Trial Experience of Archer Crawler

I saw the advertisement on several websites about the magic archer crawler. It’s easier to get started, and the expansion of the function is not as comfortable as Python writes.

Step

  1. Register
  2. Select or develop a spider in the spider market
  3. Setting related parameters
  4. Test and start the spider
  5. Derived data

The crawler of the archer is written in JavaScript, and the content is parsed with XPath, regular and JsonPath. Integrating IP proxy, JS loading and other functions, the official documents are more detailed. The flow chart of the crawler operation is as follows:

—update—
The picture has expired。
—update—

The process of spider running is clear.

The structure of reptiles is as follows:

1
2
3
4
5
6
7
8
9
10
11
12
13
14
15
16
17
18
19
20
21
22
23
24
25
var configs = {
domains: ["xxx"],
scanUrls: ["xxxx"],
contentUrlRegexes: ["xxx"],
helperUrlRegexes: ["xxx"],
fields: [
{
name: "title",
selector: 'xxx',
required: true
},
{
name: "content",
selector: 'xxx',
repeated: true
},
{
name: "article_author",
selector: 'xxx'
}
]
};

var crawler = new Crawler(configs);
crawler.start();

The parameters of the crawler are defined in configs, and then a new Crawler object is started.

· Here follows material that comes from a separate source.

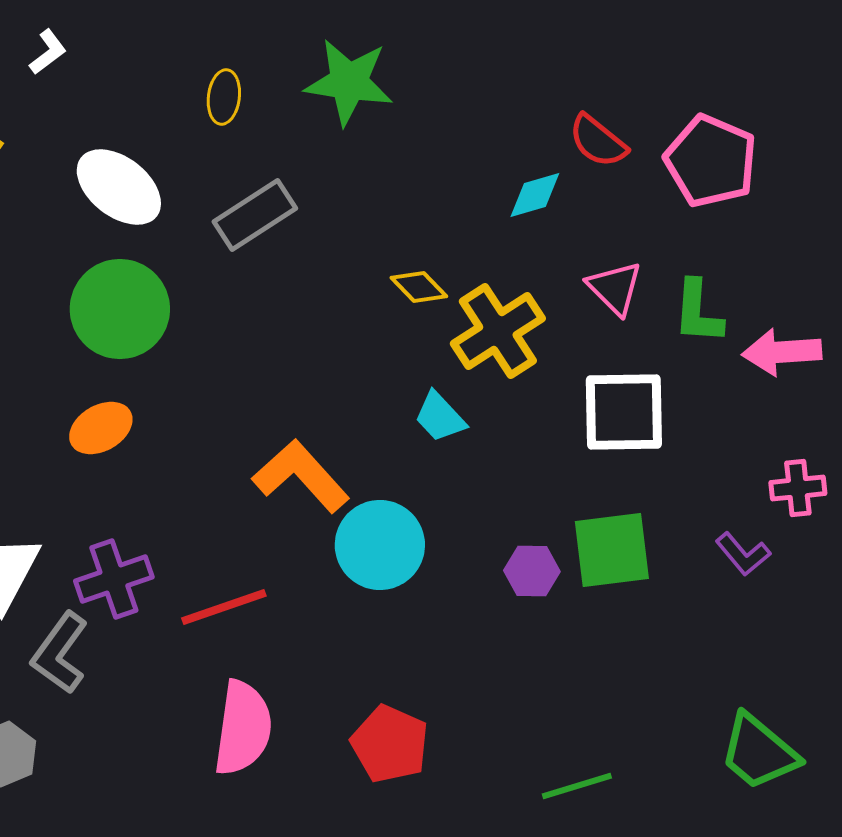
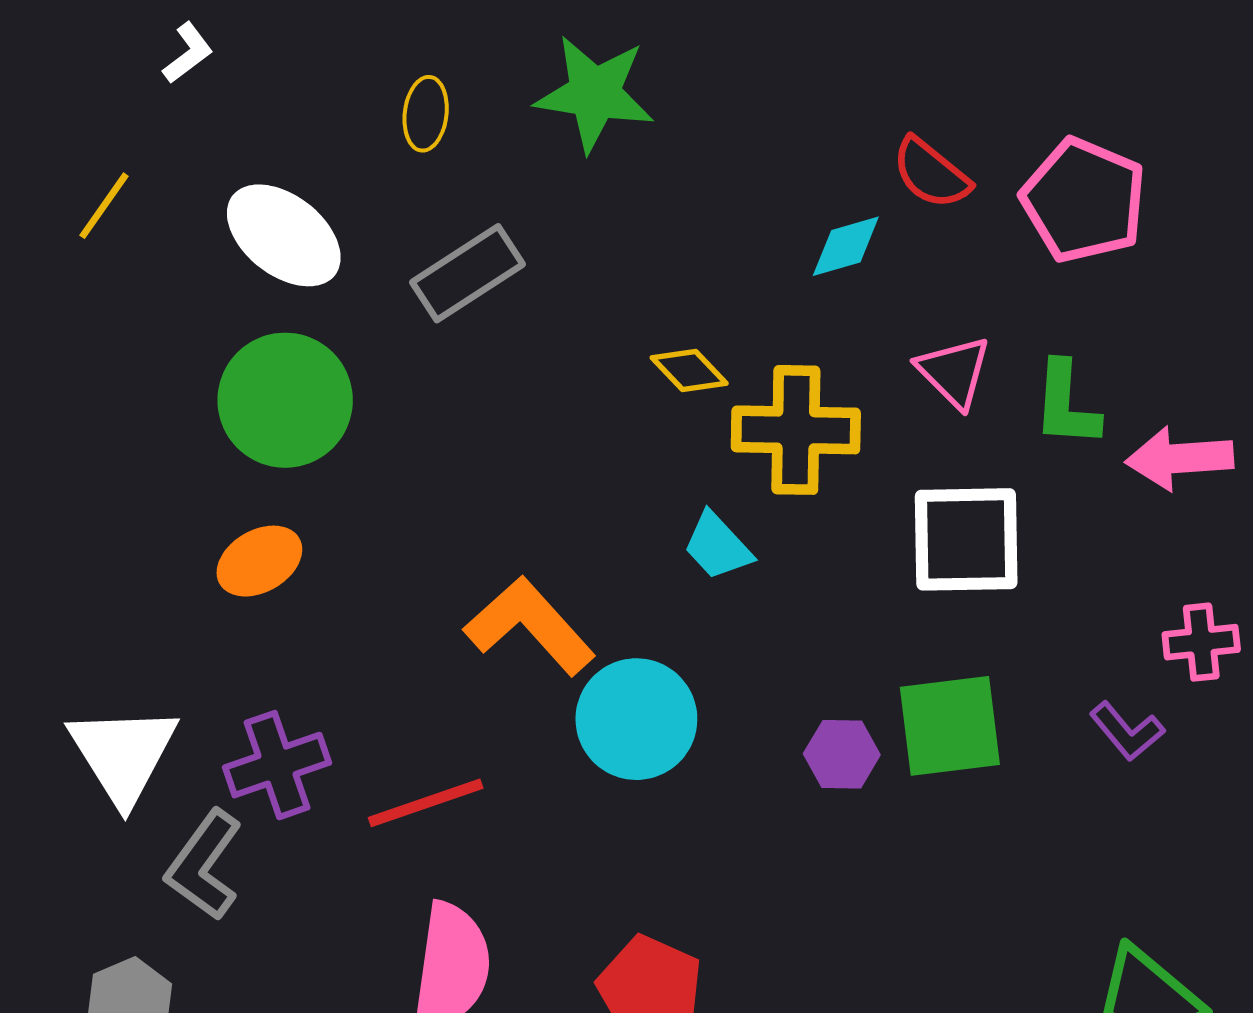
yellow cross: (498, 331) -> (796, 430), turned 34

Domains are used to filter unrelated URLs, scanUrls is the crawler’s entry page, contentUrlRegexes is the regular filtering rule for content pages, helperUrlRegexes is the regular filtering rule for list pages, fields contain the data that content pages parse out to save, selector defaults to XPath rule, can also be specified as regularity, required means that the item can not be empty, repeated means that the item can not be empty. There is more than one item. If you use XPath Helper to view elements filtered by XPath, multiple elements will be displayed, but when the crawler writes here, it will only crawl the first one that meets the criteria, so you need to specify repeated = true.

Here is a reptile from the Acfun article area written this morning.:

1
2
3
4
5
6
7
8
9
10
11
12
13
14
15
16
17
18
19
20
21
22
23
24
25
26
27
28
29
30
31
32
33
34
35
36
37
38
39
var configs = {
domains: ["www.acfun.tv"],
scanUrls: ["http://www.acfun.tv/v/list110/index_1.htm"],
contentUrlRegexes: ["http://www\\.acfun\\.tv/a/ac\\d{7}"],
helperUrlRegexes: ["http://www\\.acfun\\.tv/v/list110/index_\\d+\\.htm"],
enableJS: true,
fields: [
{
name: "title",
selector: '//*[@id="title_1"]/span[2]',
required: true
},
{

name: "content",
selector: '//*[contains(@id,"area-player")]//p//text()',
required: true,
repeated: true
},
{
name: "article_author",
selector: '//*[@id="block-info-bottom"]/div[2]/div/span[1]/a/nobr',
required: false
},
{
name: "article_view_count",
selector: '//*[@id="txt-info-title_1"]/span[1]',
required: false
},
{
name: "article_agree_count",
selector: '//*[@id="txt-info-title_1"]/span[5]',
required: false
}
]
};

var crawler = new Crawler(configs);
crawler.start();

EnableJS is loaded by javascript because of the amount of reading and approval. The content part uses //p// text(), because part of the page has a layer of div, and part of the content of the page is mixed in span and p.

More usage can be found in official documents.

Experience

Spider are more comfortable with Python.